Temporal modes necessarily depend on context (and contextual location). Deadline time is a modernist, and industrial time, but other types of time (including banal-time) may at times be embedded in deadline time. The mobile media experience is a form of mash-up which layers personal experience and media use on top of the experience of the physical space within which the user exists. 'Proper' time is structured, ordered, a construct of industrialism, and complicated by late capitalism. Banal-time is enjoyable, controlled chaos; it is characterised by behaviours such as drift, observation, and distraction, and not oriented towards goals or progress. In banal-time, friends are available, communications are informal, unrehearsed, and intimate, information is available, and (mobile) play is possible; spatial specificity is surmounted, and deadline time is kept at bay.
If machines communicate different forms of time, then, they can be described as time machines; the mobile (like the PC) can perform, engage with, and enhance many different relationships with time. Time is contextual and embedded, and banal-time demonstrates how different times can be embedded within one another.
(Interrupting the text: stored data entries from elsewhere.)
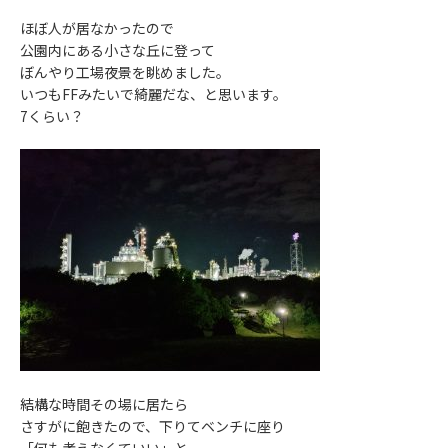
ほぼ人が居なかったので
公園内にある小さな丘に登って
ぼんやり工場夜景を眺めました。
いつもFFみたいで綺麗だな、と思います。
7くらい？
結構な時間その場に居たら
さすがに飽きたので、下りてベンチに座り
The frame is unavoidable here; deadlines frame banal-time, while banal-time frames mobile media time. What becomes possible, then, is that we can design our own time; this is part of the use of mobile devices to maintain and enhance our own identity - but what does 'identity' mean in this context?
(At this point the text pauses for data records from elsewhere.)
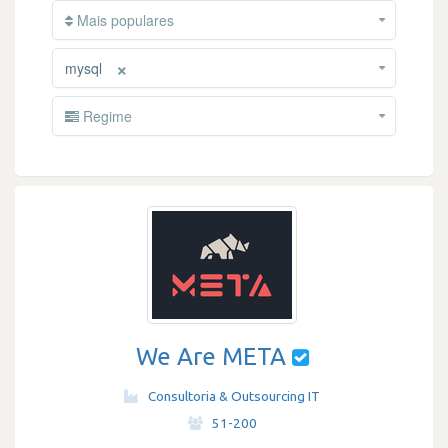
Mais populares
×
mysql
Regime
We Are META
Consultoria & Outsourcing IT
·
51-200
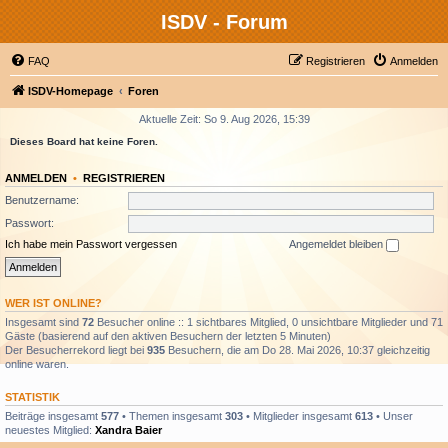
ISDV - Forum
FAQ
Registrieren
Anmelden
ISDV-Homepage
Foren
Aktuelle Zeit: So 9. Aug 2026, 15:39
Dieses Board hat keine Foren.
ANMELDEN
•
REGISTRIEREN
Benutzername:
Passwort:
Ich habe mein Passwort vergessen
Angemeldet bleiben
WER IST ONLINE?
Insgesamt sind
72
Besucher online :: 1 sichtbares Mitglied, 0 unsichtbare Mitglieder und 71
Gäste (basierend auf den aktiven Besuchern der letzten 5 Minuten)
Der Besucherrekord liegt bei
935
Besuchern, die am Do 28. Mai 2026, 10:37 gleichzeitig
online waren.
STATISTIK
Beiträge insgesamt
577
• Themen insgesamt
303
• Mitglieder insgesamt
613
• Unser
neuestes Mitglied:
Xandra Baier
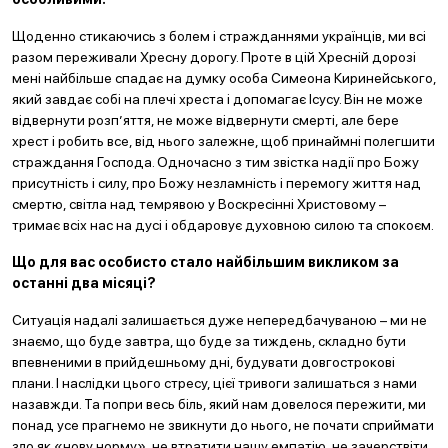
Щоденно стикаючись з болем і стражданнями українців, ми всі
разом переживали Хресну дорогу. Проте в цій Хресній дорозі
мені найбільше спадає на думку особа Симеона Киринейського,
який завдає собі на плечі хреста і допомагає Ісусу. Він не може
відвернути розп’яття, не може відвернути смерті, але бере
хрест і робить все, від нього залежне, щоб принаймні полегшити
страждання Господа. Одночасно з тим звістка надії про Божу
присутність і силу, про Божу незламність і перемогу життя над
смертю, світла над темрявою у Воскресінні Христовому –
тримає всіх нас на дусі і обдаровує духовною силою та спокоєм.
Що для вас особисто стало найбільшим викликом за
останні два місяці?
Ситуація надалі залишається дуже непередбачуваною – ми не
знаємо, що буде завтра, що буде за тиждень, складно бути
впевненими в прийдешньому дні, будувати довгострокові
плани. І наслідки цього стресу, цієї тривоги залишаться з нами
назавжди. Та попри весь біль, який нам довелося пережити, ми
понад усе прагнемо не звикнути до нього, не почати сприймати
зло як «нову норму», не втратити нашу емпатію, не зачерствіти.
The final speaker is Iain Sutherland, whose interest is in the scares around brain cancer as caused by mobiles and mobile transmissions. He notes the shift from media audiences to media users with mobile technologies, introducing the virtual into real and local contexts, but he aims to recover the affective dimensions of mobiles as media technologies through his paper. Mobile phone systems sit at the connection point between public and private, virtual and corporeal, and from this, an affective conception of risk can arise.
Iain highlights the case of the development of a mobile phone tower on the propery of a church in Yarraville; in accordance with building requirements, the tower was proposed to be designed in the form of a Christian cross. This application created a great deal of resistance, but could not be dismissed upon health grounds alone; it points to the affective dimension of mobile phone technologies. He also highlights the development of mobile phone accessories which act as augments to the human body, from textable, vibrating mobile phone cushions to a variety of other technologies, and which further demonstrate the incorporation of technologies into the body's corporality and spatiality.
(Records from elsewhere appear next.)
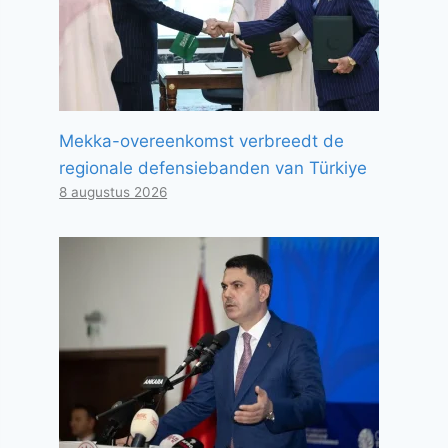
Mekka-overeenkomst verbreedt de
regionale defensiebanden van Türkiye
8 augustus 2026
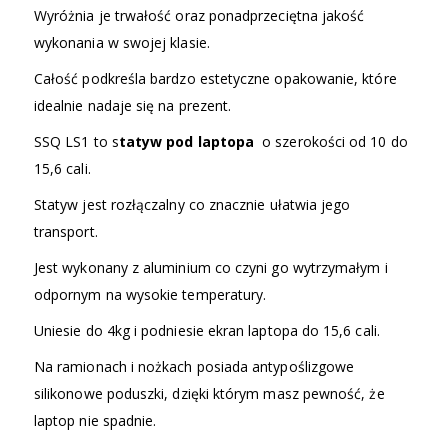
Wyróżnia je trwałość oraz ponadprzeciętna jakość
wykonania w swojej klasie.
Całość podkreśla bardzo estetyczne opakowanie, które
idealnie nadaje się na prezent.
SSQ LS1 to s
tatyw pod laptopa
o szerokości od 10 do
15,6 cali.
Statyw jest rozłączalny co znacznie ułatwia jego
transport.
Jest wykonany z aluminium co czyni go wytrzymałym i
odpornym na wysokie temperatury.
Uniesie do 4kg i podniesie ekran laptopa do 15,6 cali.
Na ramionach i nożkach posiada antypoślizgowe
silikonowe poduszki, dzięki którym masz pewność, że
laptop nie spadnie.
In Yarraville, responses to the development proposal were sharply emotional, and focussed around health risks; these may be seen as driven by the embedding of the body in virtual systems. Such fears persisted even in the absence of significant proof that mobile radiation was a health risk (but also in the absence of positive proof for its absence); additionally, the greatest risk of mobile radiation is posed by handsets, not by phone towers. What such responses work from, then, is an affective knowledge of risk, not from determinate judgments, but aesthetic, reflective judgments and even synaesthetic judgments which combine questions of health risks with psychological effects and visual impact. The perception of risk arises from the connection between such judgments, not from any of them in isolation. Affect is that which escapes capture and containment, and the Yarraville case uncovers such affect.